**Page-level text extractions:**
━━━━━━━━━━━━━━━━━━━━━━━━━━━━━━

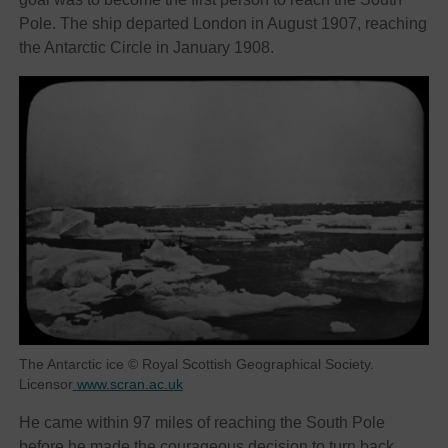
Pole. The ship departed London in August 1907, reaching
the Antarctic Circle in January 1908.
The Antarctic ice © Royal Scottish Geographical Society.
Licensor
www.scran.ac.uk
He came within 97 miles of reaching the South Pole
before he made the courageous decision to turn back,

━━━━━━━━━━━━━━━━━━━━━━━━━━━━━━

**Task to carry out:** With every picture removed, give the entries above again exactly.

**Solution for this problem:**
Pole. The ship departed London in August 1907, reaching
the Antarctic Circle in January 1908.
The Antarctic ice © Royal Scottish Geographical Society.
Licensor
www.scran.ac.uk
He came within 97 miles of reaching the South Pole
before he made the courageous decision to turn back,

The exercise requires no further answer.